▶ **Assignment**
Once the pictures are set aside, repeat all of the data below exactly.

★ ★ ★

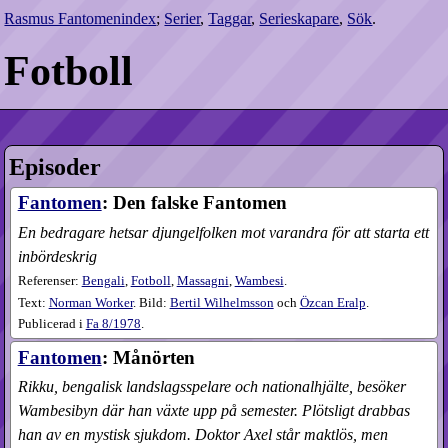
Rasmus Fantomenindex
;
Serier
,
Taggar
,
Serieskapare
,
Sök
.
Fotboll
Episoder
Fantomen
: Den falske Fantomen
En bedragare hetsar djungelfolken mot varandra för att starta ett
inbördeskrig
Referenser:
Bengali
,
Fotboll
,
Massagni
,
Wambesi
.
Text:
Norman Worker
. Bild:
Bertil Wilhelmsson
och
Özcan Eralp
.
Publicerad i
Fa
8​/1978
.
Fantomen
: Månörten
Rikku, bengalisk landslagsspelare och nationalhjälte, besöker
Wambesibyn där han växte upp på semester. Plötsligt drabbas
han av en mystisk sjukdom. Doktor Axel står maktlös, men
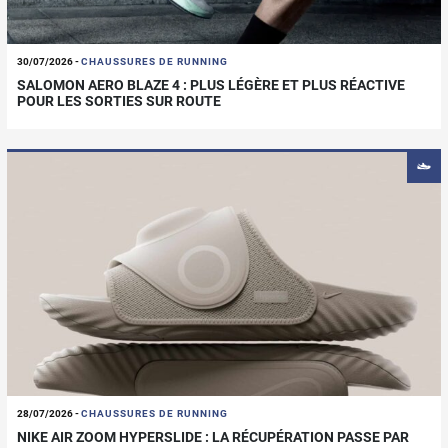
30/07/2026
-
CHAUSSURES DE RUNNING
SALOMON AERO BLAZE 4 : PLUS LÉGÈRE ET PLUS RÉACTIVE
POUR LES SORTIES SUR ROUTE
28/07/2026
-
CHAUSSURES DE RUNNING
NIKE AIR ZOOM HYPERSLIDE : LA RÉCUPÉRATION PASSE PAR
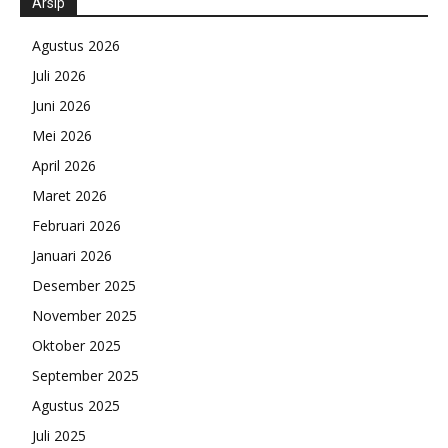
Arsip
Agustus 2026
Juli 2026
Juni 2026
Mei 2026
April 2026
Maret 2026
Februari 2026
Januari 2026
Desember 2025
November 2025
Oktober 2025
September 2025
Agustus 2025
Juli 2025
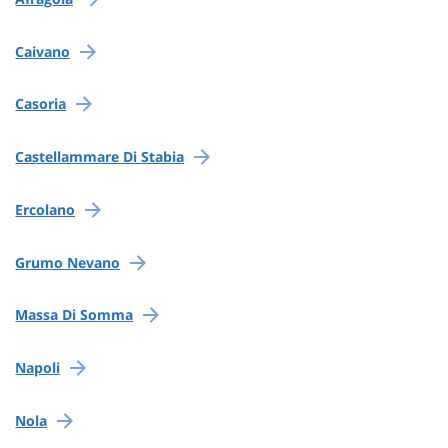
Caivano
Casoria
Castellammare Di Stabia
Ercolano
Grumo Nevano
Massa Di Somma
Napoli
Nola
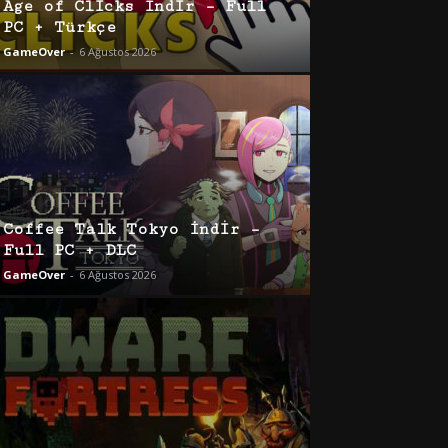
Age of Clicks İndir – Full
PC + Türkçe
GameOver
-
6 Ağustos 2026
Coffee Talk Tokyo İndir –
Full PC + DLC
GameOver
-
6 Ağustos 2026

★ ★ ★

▶ **Reply**
Rasmus Fantomenindex
;
Serier
,
Taggar
,
Serieskapare
,
Sök
.
Fotboll
Episoder
Fantomen
: Den falske Fantomen
En bedragare hetsar djungelfolken mot varandra för att starta ett
inbördeskrig
Referenser:
Bengali
,
Fotboll
,
Massagni
,
Wambesi
.
Text:
Norman Worker
. Bild:
Bertil Wilhelmsson
och
Özcan Eralp
.
Publicerad i
Fa
8​/1978
.
Fantomen
: Månörten
Rikku, bengalisk landslagsspelare och nationalhjälte, besöker
Wambesibyn där han växte upp på semester. Plötsligt drabbas
han av en mystisk sjukdom. Doktor Axel står maktlös, men
30/07/2026
-
CHAUSSURES DE RUNNING
SALOMON AERO BLAZE 4 : PLUS LÉGÈRE ET PLUS RÉACTIVE
POUR LES SORTIES SUR ROUTE
28/07/2026
-
CHAUSSURES DE RUNNING
NIKE AIR ZOOM HYPERSLIDE : LA RÉCUPÉRATION PASSE PAR
Arsip
Agustus 2026
Juli 2026
Juni 2026
Mei 2026
April 2026
Maret 2026
Februari 2026
Januari 2026
Desember 2025
November 2025
Oktober 2025
September 2025
Agustus 2025
Juli 2025
Caivano
Casoria
Castellammare Di Stabia
Ercolano
Grumo Nevano
Massa Di Somma
Napoli
Nola
Age of Clicks İndir – Full
PC + Türkçe
GameOver
-
6 Ağustos 2026
Coffee Talk Tokyo İndir –
Full PC + DLC
GameOver
-
6 Ağustos 2026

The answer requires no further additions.